Required action: Going through the data below, copy out each line where the word "mnie" shows up.

(Collected data)
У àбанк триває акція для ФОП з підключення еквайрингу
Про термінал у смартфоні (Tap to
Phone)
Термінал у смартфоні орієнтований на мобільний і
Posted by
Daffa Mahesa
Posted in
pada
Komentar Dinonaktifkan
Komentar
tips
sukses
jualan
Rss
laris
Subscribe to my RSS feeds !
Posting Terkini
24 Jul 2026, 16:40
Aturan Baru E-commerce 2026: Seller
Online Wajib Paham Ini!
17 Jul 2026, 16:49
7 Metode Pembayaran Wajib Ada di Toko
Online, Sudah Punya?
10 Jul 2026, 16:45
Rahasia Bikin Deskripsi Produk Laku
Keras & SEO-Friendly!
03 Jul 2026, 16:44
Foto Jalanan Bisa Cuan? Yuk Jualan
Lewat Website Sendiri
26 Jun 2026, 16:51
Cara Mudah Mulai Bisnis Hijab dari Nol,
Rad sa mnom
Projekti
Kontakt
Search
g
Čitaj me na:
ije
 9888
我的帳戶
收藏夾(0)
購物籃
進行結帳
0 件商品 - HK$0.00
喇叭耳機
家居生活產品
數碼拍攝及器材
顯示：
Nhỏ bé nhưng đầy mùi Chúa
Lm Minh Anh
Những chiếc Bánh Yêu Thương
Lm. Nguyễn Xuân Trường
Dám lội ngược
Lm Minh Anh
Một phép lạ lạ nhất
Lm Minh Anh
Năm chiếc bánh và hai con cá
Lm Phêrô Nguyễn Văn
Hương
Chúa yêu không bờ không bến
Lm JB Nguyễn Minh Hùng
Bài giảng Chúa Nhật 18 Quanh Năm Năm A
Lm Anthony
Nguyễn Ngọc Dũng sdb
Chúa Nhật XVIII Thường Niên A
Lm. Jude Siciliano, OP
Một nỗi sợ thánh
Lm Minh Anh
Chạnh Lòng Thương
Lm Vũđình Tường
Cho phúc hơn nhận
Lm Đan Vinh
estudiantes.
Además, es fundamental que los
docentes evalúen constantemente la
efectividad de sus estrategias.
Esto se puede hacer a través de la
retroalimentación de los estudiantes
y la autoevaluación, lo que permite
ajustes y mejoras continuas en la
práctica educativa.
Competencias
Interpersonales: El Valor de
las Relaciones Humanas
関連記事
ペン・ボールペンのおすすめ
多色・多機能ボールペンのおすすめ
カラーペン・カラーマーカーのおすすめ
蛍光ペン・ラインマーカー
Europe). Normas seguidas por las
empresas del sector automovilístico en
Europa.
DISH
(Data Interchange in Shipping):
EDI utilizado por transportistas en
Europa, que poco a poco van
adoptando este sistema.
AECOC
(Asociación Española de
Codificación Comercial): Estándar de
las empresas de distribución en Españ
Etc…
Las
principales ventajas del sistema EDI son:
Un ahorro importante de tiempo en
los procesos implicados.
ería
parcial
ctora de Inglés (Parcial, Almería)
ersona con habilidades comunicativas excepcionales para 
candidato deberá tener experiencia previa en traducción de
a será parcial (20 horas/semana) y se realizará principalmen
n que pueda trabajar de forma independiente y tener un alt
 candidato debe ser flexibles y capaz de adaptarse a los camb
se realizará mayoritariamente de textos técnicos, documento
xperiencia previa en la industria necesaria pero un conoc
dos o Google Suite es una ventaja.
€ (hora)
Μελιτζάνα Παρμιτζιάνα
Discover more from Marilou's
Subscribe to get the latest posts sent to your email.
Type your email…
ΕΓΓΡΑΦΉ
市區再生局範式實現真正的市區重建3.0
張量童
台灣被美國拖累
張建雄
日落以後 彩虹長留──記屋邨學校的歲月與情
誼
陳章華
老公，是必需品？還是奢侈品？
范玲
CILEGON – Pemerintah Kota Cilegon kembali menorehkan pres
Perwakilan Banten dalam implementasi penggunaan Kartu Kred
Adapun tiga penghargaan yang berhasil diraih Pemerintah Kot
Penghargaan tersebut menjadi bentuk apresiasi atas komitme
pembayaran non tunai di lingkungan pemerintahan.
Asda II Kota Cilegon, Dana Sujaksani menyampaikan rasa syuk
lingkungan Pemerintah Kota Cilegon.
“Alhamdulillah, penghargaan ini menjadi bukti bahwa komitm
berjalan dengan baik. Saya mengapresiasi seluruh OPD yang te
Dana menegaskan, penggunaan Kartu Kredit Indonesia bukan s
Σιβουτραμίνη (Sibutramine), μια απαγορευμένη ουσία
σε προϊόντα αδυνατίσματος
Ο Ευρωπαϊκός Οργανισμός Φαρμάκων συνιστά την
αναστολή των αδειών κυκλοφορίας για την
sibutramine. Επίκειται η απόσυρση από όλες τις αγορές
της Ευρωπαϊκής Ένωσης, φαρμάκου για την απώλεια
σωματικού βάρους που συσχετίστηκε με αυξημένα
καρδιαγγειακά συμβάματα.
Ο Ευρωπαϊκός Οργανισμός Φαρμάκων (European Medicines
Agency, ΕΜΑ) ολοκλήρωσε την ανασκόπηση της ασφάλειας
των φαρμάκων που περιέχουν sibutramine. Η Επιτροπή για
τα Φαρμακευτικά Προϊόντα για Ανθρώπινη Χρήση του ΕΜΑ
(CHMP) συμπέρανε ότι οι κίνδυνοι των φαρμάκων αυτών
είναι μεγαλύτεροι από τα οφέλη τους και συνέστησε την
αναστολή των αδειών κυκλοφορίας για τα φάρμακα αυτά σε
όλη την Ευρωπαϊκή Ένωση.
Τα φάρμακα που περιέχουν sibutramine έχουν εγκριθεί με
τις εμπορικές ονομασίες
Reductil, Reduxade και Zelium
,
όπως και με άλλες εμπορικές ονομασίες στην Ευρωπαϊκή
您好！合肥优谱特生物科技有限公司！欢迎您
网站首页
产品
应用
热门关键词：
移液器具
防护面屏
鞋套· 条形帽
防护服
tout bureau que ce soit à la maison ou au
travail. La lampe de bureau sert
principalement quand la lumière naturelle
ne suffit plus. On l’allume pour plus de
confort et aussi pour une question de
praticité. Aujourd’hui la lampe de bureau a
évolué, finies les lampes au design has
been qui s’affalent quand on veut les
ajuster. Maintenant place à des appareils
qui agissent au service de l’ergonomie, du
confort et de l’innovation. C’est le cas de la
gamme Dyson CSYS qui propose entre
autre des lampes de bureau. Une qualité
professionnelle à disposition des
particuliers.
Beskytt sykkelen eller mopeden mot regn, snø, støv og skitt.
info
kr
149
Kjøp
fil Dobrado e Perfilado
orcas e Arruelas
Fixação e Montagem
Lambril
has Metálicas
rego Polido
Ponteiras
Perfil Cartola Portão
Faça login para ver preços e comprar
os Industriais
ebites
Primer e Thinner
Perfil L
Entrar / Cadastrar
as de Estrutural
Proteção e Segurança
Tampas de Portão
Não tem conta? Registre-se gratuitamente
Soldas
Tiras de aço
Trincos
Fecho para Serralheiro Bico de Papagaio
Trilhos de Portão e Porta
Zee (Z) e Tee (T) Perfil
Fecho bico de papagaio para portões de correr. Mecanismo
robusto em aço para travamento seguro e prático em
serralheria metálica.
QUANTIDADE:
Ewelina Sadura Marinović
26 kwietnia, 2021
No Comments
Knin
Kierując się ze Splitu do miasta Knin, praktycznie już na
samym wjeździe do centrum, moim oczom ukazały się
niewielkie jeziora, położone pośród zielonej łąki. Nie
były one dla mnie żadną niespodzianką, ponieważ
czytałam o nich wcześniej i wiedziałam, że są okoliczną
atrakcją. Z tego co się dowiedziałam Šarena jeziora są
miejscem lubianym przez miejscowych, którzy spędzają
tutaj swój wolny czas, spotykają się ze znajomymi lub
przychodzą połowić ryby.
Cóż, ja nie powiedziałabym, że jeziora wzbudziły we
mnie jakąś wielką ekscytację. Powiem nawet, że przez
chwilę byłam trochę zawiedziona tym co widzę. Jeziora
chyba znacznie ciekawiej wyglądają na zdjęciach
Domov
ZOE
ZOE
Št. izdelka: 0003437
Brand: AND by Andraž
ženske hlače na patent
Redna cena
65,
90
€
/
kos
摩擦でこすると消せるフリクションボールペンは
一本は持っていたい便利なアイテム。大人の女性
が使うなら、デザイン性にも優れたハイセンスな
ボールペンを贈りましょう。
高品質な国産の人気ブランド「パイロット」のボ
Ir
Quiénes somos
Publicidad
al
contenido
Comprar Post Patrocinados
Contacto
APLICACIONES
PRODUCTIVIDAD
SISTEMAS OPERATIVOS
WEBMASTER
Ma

Expected answer:
były one dla mnie żadną niespodzianką, ponieważ
mnie jakąś wielką ekscytację. Powiem nawet, że przez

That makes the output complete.